Mukai Eri, Toyoda Kentaro, Kimura Hiroyuki, Kawashima Hidekazu, Fujimoto Hiroyuki, Ueda Masashi, Temma Takashi, Hirao Konomu, Nagakawa Kenji, Saji Hideo, Inagaki Nobuya
Department of Diabetes and Clinical Nutrition, Graduate School of Medicine, Kyoto University, Sakyo-ku, Kyoto, Japan.

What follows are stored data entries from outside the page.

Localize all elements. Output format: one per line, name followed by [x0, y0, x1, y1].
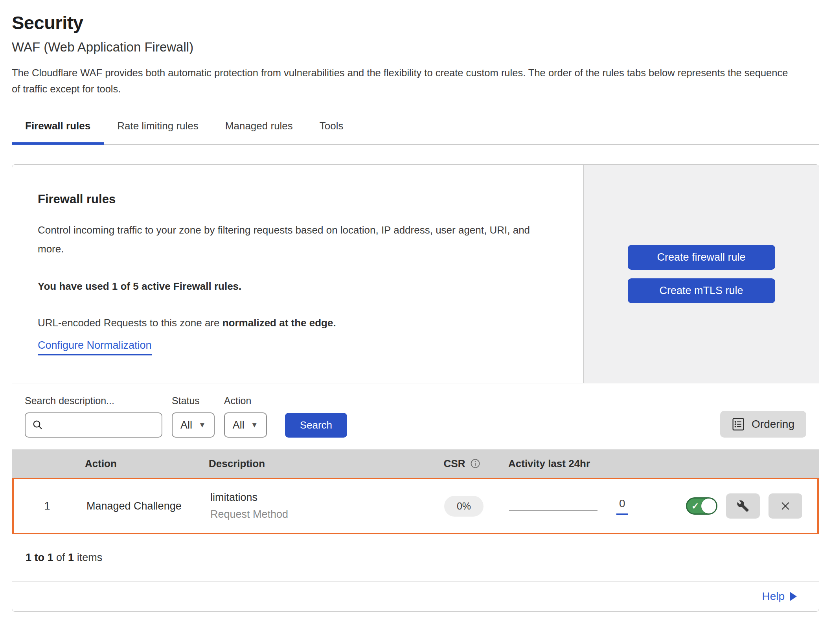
page-title: Security: [12, 0, 819, 33]
arrow-right-icon: [790, 592, 797, 601]
activity-count-link[interactable]: 0: [616, 497, 628, 515]
chevron-down-icon: ▼: [199, 421, 206, 429]
search-input[interactable]: [48, 419, 155, 431]
info-icon[interactable]: [470, 458, 481, 469]
items-range: 1 to 1: [26, 552, 53, 563]
rule-description-cell: limitations Request Method: [210, 491, 419, 521]
header-action: Action: [79, 458, 209, 470]
rules-table-header: Action Description CSR Activity last 24h…: [12, 449, 819, 478]
overview-section: Firewall rules Control incoming traffic …: [12, 165, 819, 383]
page-description: The Cloudflare WAF provides both automat…: [12, 65, 794, 97]
action-label: Action: [224, 395, 267, 407]
header-activity: Activity last 24hr: [507, 458, 684, 470]
status-field: Status All ▼: [172, 395, 215, 438]
rule-priority: 1: [14, 500, 81, 512]
close-icon: [780, 500, 791, 512]
tab-firewall-rules[interactable]: Firewall rules: [12, 114, 104, 145]
ordering-button[interactable]: Ordering: [720, 411, 806, 438]
help-link[interactable]: Help: [762, 590, 797, 603]
chevron-down-icon: ▼: [251, 421, 258, 429]
search-field: Search description...: [25, 395, 162, 438]
header-csr: CSR: [417, 458, 507, 470]
action-select[interactable]: All ▼: [224, 412, 267, 438]
status-select-value: All: [180, 419, 192, 431]
delete-rule-button[interactable]: [768, 493, 802, 519]
rule-row-highlight: 1 Managed Challenge limitations Request …: [12, 478, 819, 534]
page-subtitle: WAF (Web Application Firewall): [12, 40, 819, 55]
items-label: items: [77, 552, 103, 563]
csr-badge: 0%: [444, 496, 484, 517]
rule-enabled-toggle[interactable]: ✓: [686, 497, 717, 515]
rule-action: Managed Challenge: [81, 500, 210, 512]
configure-normalization-link[interactable]: Configure Normalization: [38, 339, 152, 355]
search-button[interactable]: Search: [285, 413, 347, 438]
items-total: 1: [68, 552, 74, 563]
search-label: Search description...: [25, 395, 162, 407]
edit-rule-button[interactable]: [726, 493, 760, 519]
header-description: Description: [209, 458, 417, 470]
overview-text: Firewall rules Control incoming traffic …: [12, 165, 583, 383]
check-icon: ✓: [691, 502, 699, 511]
firewall-rules-card: Firewall rules Control incoming traffic …: [12, 164, 819, 612]
header-csr-label: CSR: [444, 458, 465, 470]
create-firewall-rule-button[interactable]: Create firewall rule: [628, 245, 775, 270]
items-summary: 1 to 1 of 1 items: [12, 534, 819, 581]
activity-sparkline: [509, 510, 598, 511]
action-field: Action All ▼: [224, 395, 267, 438]
normalization-note-bold: normalized at the edge.: [222, 317, 336, 329]
items-of: of: [56, 552, 65, 563]
wrench-icon: [737, 500, 749, 512]
create-mtls-rule-button[interactable]: Create mTLS rule: [628, 278, 775, 303]
tab-tools[interactable]: Tools: [306, 114, 357, 145]
rule-description-detail: Request Method: [210, 508, 419, 521]
create-actions-panel: Create firewall rule Create mTLS rule: [583, 165, 819, 383]
ordering-list-icon: [732, 418, 745, 431]
usage-summary: You have used 1 of 5 active Firewall rul…: [38, 280, 560, 293]
rule-controls: ✓: [686, 493, 817, 519]
filter-bar: Search description... Status All ▼: [12, 383, 819, 449]
rule-description: limitations: [210, 491, 419, 504]
overview-heading: Firewall rules: [38, 192, 560, 206]
search-input-box[interactable]: [25, 412, 162, 438]
help-row: Help: [12, 581, 819, 611]
normalization-note: URL-encoded Requests to this zone are no…: [38, 317, 560, 329]
toggle-knob: [701, 499, 716, 513]
tab-managed-rules[interactable]: Managed rules: [212, 114, 306, 145]
rule-activity-cell: 0: [509, 497, 686, 515]
ordering-button-label: Ordering: [752, 418, 794, 431]
action-select-value: All: [233, 419, 245, 431]
waf-tabs: Firewall rules Rate limiting rules Manag…: [12, 114, 819, 145]
table-row: 1 Managed Challenge limitations Request …: [14, 479, 817, 533]
tab-rate-limiting-rules[interactable]: Rate limiting rules: [104, 114, 212, 145]
overview-description: Control incoming traffic to your zone by…: [38, 221, 553, 258]
waf-page: Security WAF (Web Application Firewall) …: [0, 0, 831, 612]
rule-csr-cell: 0%: [419, 496, 509, 517]
help-link-label: Help: [762, 590, 785, 603]
normalization-note-text: URL-encoded Requests to this zone are: [38, 317, 222, 329]
status-select[interactable]: All ▼: [172, 412, 215, 438]
search-icon: [32, 419, 44, 431]
status-label: Status: [172, 395, 215, 407]
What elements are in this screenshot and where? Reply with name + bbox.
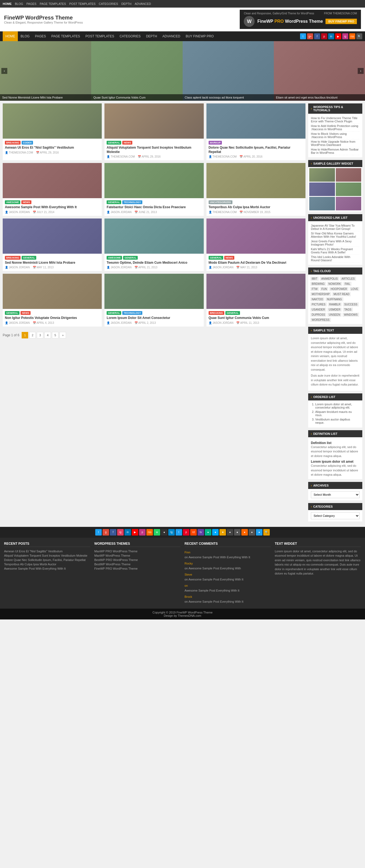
nav-categories[interactable]: CATEGORIES bbox=[117, 31, 143, 41]
tag-cloud-item[interactable]: PICTURES bbox=[310, 303, 327, 307]
topnav-advanced[interactable]: ADVANCED bbox=[135, 2, 151, 5]
comment-author[interactable]: on bbox=[185, 583, 271, 589]
comment-author[interactable]: Brock bbox=[185, 594, 271, 600]
page-2[interactable]: 2 bbox=[29, 332, 36, 338]
footer-post-link[interactable]: Awesome Sample Post With Everything With… bbox=[4, 566, 90, 571]
tag-cloud-item[interactable]: 8BIT bbox=[310, 277, 319, 281]
link-item[interactable]: SI-Year-Old Miss Korea Garners Attention… bbox=[311, 231, 360, 239]
tag-cloud-item[interactable]: USMDER bbox=[327, 308, 342, 312]
tag-cloud-item[interactable]: NAKTOO bbox=[310, 297, 324, 301]
tag-cloud-item[interactable]: WORDPRESS bbox=[310, 318, 331, 322]
nav-advanced[interactable]: ADVANCED bbox=[160, 31, 183, 41]
tip-link[interactable]: How to Hide Upgrade Notice from WordPres… bbox=[311, 140, 360, 147]
tag-cloud-item[interactable]: MOTHERSHIP bbox=[310, 292, 331, 296]
page-3[interactable]: 3 bbox=[37, 332, 43, 338]
tip-link[interactable]: How to Add Hotlink Protection using .hta… bbox=[311, 124, 360, 131]
post-title[interactable]: Fatebantur Stoici Haec Omnia Dicta Esse … bbox=[107, 205, 201, 210]
post-title[interactable]: Teeumn Optime, Deinde Etiam Cum Mediocer… bbox=[107, 261, 201, 265]
tip-link[interactable]: How to Fix Underscore Theme Title Error … bbox=[311, 116, 360, 124]
rss-icon[interactable]: rss bbox=[349, 33, 355, 39]
footer-social-pin[interactable]: p bbox=[183, 529, 189, 535]
footer-social-gplus[interactable]: g bbox=[103, 529, 109, 535]
footer-social-misc8[interactable]: ● bbox=[248, 529, 255, 535]
footer-social-misc9[interactable]: ● bbox=[256, 529, 262, 535]
tag-cloud-item[interactable]: USANDER bbox=[310, 308, 326, 312]
footer-social-ig[interactable]: ig bbox=[117, 529, 124, 535]
buy-button[interactable]: BUY FINEWP PRO bbox=[326, 19, 357, 24]
tag-cloud-item[interactable]: FTW bbox=[310, 287, 319, 291]
tag-cloud-item[interactable]: BREWING bbox=[310, 282, 326, 286]
post-title[interactable]: Temporibus Ab Culpa Ipsa Morbi Auctor bbox=[209, 205, 303, 210]
footer-social-tw3[interactable]: tv bbox=[198, 529, 204, 535]
nav-page-templates[interactable]: PAGE TEMPLATES bbox=[49, 31, 83, 41]
footer-social-tg[interactable]: tg bbox=[168, 529, 175, 535]
footer-post-link[interactable]: Temporibus Ab Culpa Ipsa Morbi Auctor bbox=[4, 562, 90, 566]
footer-social-rss[interactable]: rss bbox=[146, 529, 153, 535]
footer-post-link[interactable]: Aenean Ut Eros Et "Nisl Sagittis" Vestib… bbox=[4, 549, 90, 553]
tag-cloud-item[interactable]: LOVE bbox=[350, 287, 360, 291]
page-1[interactable]: 1 bbox=[22, 332, 28, 338]
topnav-page-templates[interactable]: PAGE TEMPLATES bbox=[40, 2, 66, 5]
categories-select[interactable]: Select Category bbox=[311, 512, 360, 519]
comment-author[interactable]: Steve bbox=[185, 572, 271, 578]
footer-social-yt[interactable]: ▶ bbox=[132, 529, 138, 535]
post-title[interactable]: Quae Sunt Igitur Communia Vobis Cum bbox=[209, 316, 303, 320]
tag-cloud-item[interactable]: TAGS bbox=[343, 308, 353, 312]
twitter-icon[interactable]: t bbox=[300, 33, 306, 39]
footer-social-misc4[interactable]: ★ bbox=[220, 529, 226, 535]
topnav-depth[interactable]: DEPTH bbox=[121, 2, 131, 5]
footer-social-fb[interactable]: f bbox=[110, 529, 117, 535]
tag-cloud-item[interactable]: FUN bbox=[320, 287, 329, 291]
footer-social-misc3[interactable]: ● bbox=[212, 529, 219, 535]
slider-next[interactable]: › bbox=[358, 68, 364, 74]
footer-social-srch[interactable]: 🔍 bbox=[263, 529, 270, 535]
tip-link[interactable]: How to Block Visitors using .htaccess in… bbox=[311, 131, 360, 140]
nav-pages[interactable]: PAGES bbox=[32, 31, 48, 41]
comment-author[interactable]: Rocky bbox=[185, 561, 271, 566]
topnav-categories[interactable]: CATEGORIES bbox=[99, 2, 118, 5]
nav-blog[interactable]: BLOG bbox=[18, 31, 32, 41]
footer-theme-link[interactable]: MaxWP WordPress Theme bbox=[94, 553, 181, 558]
youtube-icon[interactable]: ▶ bbox=[335, 33, 341, 39]
nav-buy[interactable]: BUY FINEWP PRO bbox=[183, 31, 217, 41]
footer-social-misc5[interactable]: ● bbox=[227, 529, 233, 535]
tag-cloud-item[interactable]: FAIL bbox=[343, 282, 352, 286]
nav-depth[interactable]: DEPTH bbox=[143, 31, 160, 41]
topnav-blog[interactable]: BLOG bbox=[15, 2, 23, 5]
footer-post-link[interactable]: Aliquid Voluptatem Torquent Sunt Incepto… bbox=[4, 553, 90, 558]
tag-cloud-item[interactable]: NOWORK bbox=[327, 282, 342, 286]
footer-theme-link[interactable]: BestWP PRO WordPress Theme bbox=[94, 558, 181, 562]
post-title[interactable]: Modo Etiam Paulum Ad Dexteram De Via Dec… bbox=[209, 261, 303, 265]
footer-theme-link[interactable]: BestWP WordPress Theme bbox=[94, 562, 181, 566]
nav-post-templates[interactable]: POST TEMPLATES bbox=[83, 31, 117, 41]
page-4[interactable]: 4 bbox=[44, 332, 51, 338]
post-title[interactable]: Aenean Ut Eros Et "Nisl Sagittis" Vestib… bbox=[5, 146, 100, 150]
tag-cloud-item[interactable]: SUCCESS bbox=[343, 303, 359, 307]
tag-cloud-item[interactable]: MUST READ bbox=[332, 292, 351, 296]
tag-cloud-item[interactable]: RAMBLR bbox=[328, 303, 342, 307]
footer-theme-link[interactable]: FineWP PRO WordPress Theme bbox=[94, 566, 181, 571]
archives-select[interactable]: Select Month bbox=[311, 491, 360, 498]
tag-cloud-item[interactable]: HOOPOWER bbox=[329, 287, 349, 291]
footer-social-rd[interactable]: rd bbox=[190, 529, 197, 535]
footer-social-tw2[interactable]: t bbox=[176, 529, 182, 535]
tag-cloud-item[interactable]: WINDOWS bbox=[342, 313, 359, 317]
topnav-post-templates[interactable]: POST TEMPLATES bbox=[69, 2, 96, 5]
post-title[interactable]: Dolore Quae Nec Sollicitudin Ipsum, Faci… bbox=[209, 146, 303, 154]
tag-cloud-item[interactable]: ARTICLES bbox=[340, 277, 356, 281]
instagram-icon[interactable]: ig bbox=[342, 33, 348, 39]
link-item[interactable]: This Idol Looks Adorable With Round Glas… bbox=[311, 255, 360, 262]
page-5[interactable]: 5 bbox=[52, 332, 59, 338]
linkedin-icon[interactable]: in bbox=[328, 33, 334, 39]
footer-social-misc2[interactable]: ● bbox=[205, 529, 211, 535]
topnav-pages[interactable]: PAGES bbox=[27, 2, 36, 5]
tag-cloud-item[interactable]: DUPROSS bbox=[310, 313, 326, 317]
footer-social-twitter[interactable]: t bbox=[95, 529, 102, 535]
footer-post-link[interactable]: Dolore Quae Nec Sollicitudin Ipsum, Faci… bbox=[4, 558, 90, 562]
footer-social-li[interactable]: in bbox=[125, 529, 131, 535]
footer-social-misc1[interactable]: ● bbox=[161, 529, 167, 535]
page-next[interactable]: » bbox=[60, 332, 66, 338]
googleplus-icon[interactable]: g+ bbox=[307, 33, 313, 39]
facebook-icon[interactable]: f bbox=[314, 33, 320, 39]
footer-social-misc6[interactable]: ● bbox=[234, 529, 240, 535]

Biochem Biophys Res Commun. 2009 Nov 20;389(3):523-6. doi: 10.1016/j.bbrc.2009.09.014. Epub 2009 Sep 6.
We examined exendin(9-39), an antagonist of glucagon-like peptide-1 (GLP-1) receptor (GLP-1R), as a potential probe for imaging of pancreatic beta-cells. To evaluate in vitro receptor specificity, binding assay was performed using dispersed mouse islet cells. Binding assay showed competitive inhibition of [(125)I]BH-exendin(9-39) binding by non-radioactive exendin(9-39). To assess in vivo selectivity, the biodistribution was evaluated by intravenous administration of [(125)I]BH-exendin(9-39) to mice. Radioactivity of harvested pancreas reached highest levels at 60 and 120min among organs examined except lung. Pre-administration of excess non-radioactive exendin(9-39) remarkably and specifically blocked the radioactivity of pancreas. After [(125)I]BH-exendin(9-39) injection into transgenic mice with pancreatic beta-cells expressing GFP, fluorescent and radioactive signals of sections of pancreas were evaluated with an image analyzer. Imaging analysis showed that the fluorescent GFP signals and the radioactive signals were correspondingly located. Thus, the GLP-1R antagonist exendin(9-39) may serve as a useful probe for pancreatic beta-cell imaging.
我们研究了胰高血糖素样肽-1(GLP-1)受体(GLP-1R)拮抗剂艾塞那肽(9-39)作为胰腺β细胞成像潜在探针的可能性。为评估体外受体特异性,使用分散的小鼠胰岛细胞进行结合试验。结合试验显示非放射性艾塞那肽(9-39)对[(125)I]BH-艾塞那肽(9-39)的结合具有竞争性抑制作用。为评估体内选择性,通过向小鼠静脉注射[(125)I]BH-艾塞那肽(9-39)来评估生物分布。在所检查的器官中,除肺外,收获的胰腺放射性在60分钟和120分钟时达到最高水平。预先给予过量的非放射性艾塞那肽(9-39)可显著且特异性地阻断胰腺的放射性。向表达绿色荧光蛋白(GFP)的胰腺β细胞转基因小鼠注射[(125)I]BH-艾塞那肽(9-39)后,用图像分析仪评估胰腺切片的荧光和放射性信号。成像分析表明荧光GFP信号和放射性信号相应定位。因此,GLP-1R拮抗剂艾塞那肽(9-39)可能是一种用于胰腺β细胞成像的有用探针。